Nevertheless, it was Yanukovych's grab for more power that sparked the current standoff. He may have underestimated the President's' resolve to raise the stakes even higher, which has put both men on the aforementioned collision course.

As expected, Yanukovych is trying to defuse the latest attack by invalidating the legality of the President's decision and putting his supporters on the streets. While showing one's strength in this fashion has become quite a common maneouvre in Ukrainian politics, it is at risk of becoming seen by an apathetic public as a rather obvious blunt instrument.

Tents, flags and demonstrations do very little to sway general opinion, with both camps already firmly polarised in line with West-East geographical divide. Former supporters of the Orange Revolution, however disappointed they are with their heroes, are very unlikely to come out in favour of Prime Minister Yanukovych even if they think he has been hard done by the President this time.

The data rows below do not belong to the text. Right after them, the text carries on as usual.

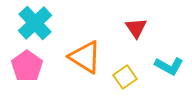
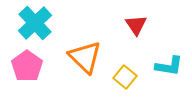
red triangle: moved 3 px up
orange triangle: rotated 12 degrees clockwise
cyan L-shape: rotated 20 degrees counterclockwise
yellow square: rotated 15 degrees counterclockwise
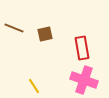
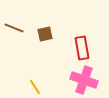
yellow line: moved 1 px right, 1 px down
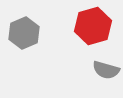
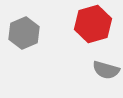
red hexagon: moved 2 px up
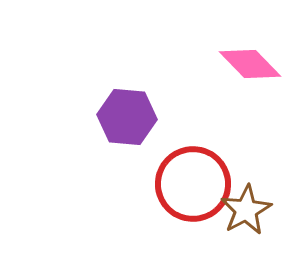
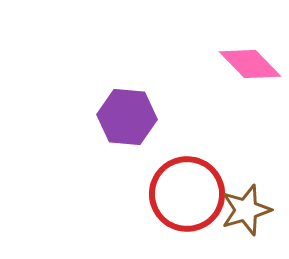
red circle: moved 6 px left, 10 px down
brown star: rotated 12 degrees clockwise
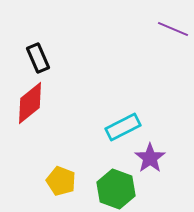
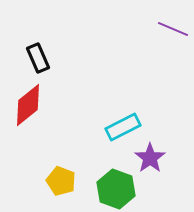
red diamond: moved 2 px left, 2 px down
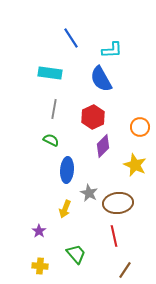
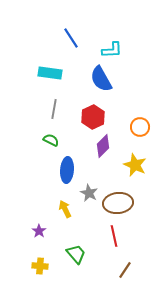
yellow arrow: rotated 132 degrees clockwise
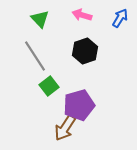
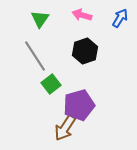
green triangle: rotated 18 degrees clockwise
green square: moved 2 px right, 2 px up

The struggle for power this time will not be fought on the streets of Kyiv, but in the constitutional courts which have to rule on the legality of the President's move.

Once, again judges will come under enormous political pressure from both sides to rule in their favour. Whatever the outcome, counterattack from the losing side is guaranteed, most likely in the form of more people on the streets, parliamentary sit-ins, the freezing of election funds or whatever other form of leverage can be brought to bear.

However, neither side is strong enough to crush the other. Fortunately, neither is prepared to use real physical force, which means that legal and political wrangling has to somehow finish at the negotiating table, with both sides hoping they will be in a better position than they were before to achieve their political goals.

In that sense, what appears to be a game of chicken is not a game of chicken at all. It is a mere game of perpetual tactics and raising of stakes, but without the clean final outcome everyone is hoping for.

This is democratic competition at its most raw. To their credit both men are still ostensibly willing to play within the constitutional and democratic framework of the country rather than try to invoke the military or security forces as witnessed during Boris Yeltsin's stand-off with the Russian parliament in 1992.

The Ukrainian people would never forgive either of the two men if it ever came to that. As a result, this high-stakes game of brinkmanship is likely to go on until both players have expended all their political capital and the public gets fed up with their fruitless efforts to gain the

upper hand.

But for now, the curtain is only just rising on act two of a political drama everyone hopes will end sooner rather than later.

Paulius Kuncinas
The author is a senior regional analyst and editor at the London-based Oxford Business Group and a member of Business Ukraine’s editorial board.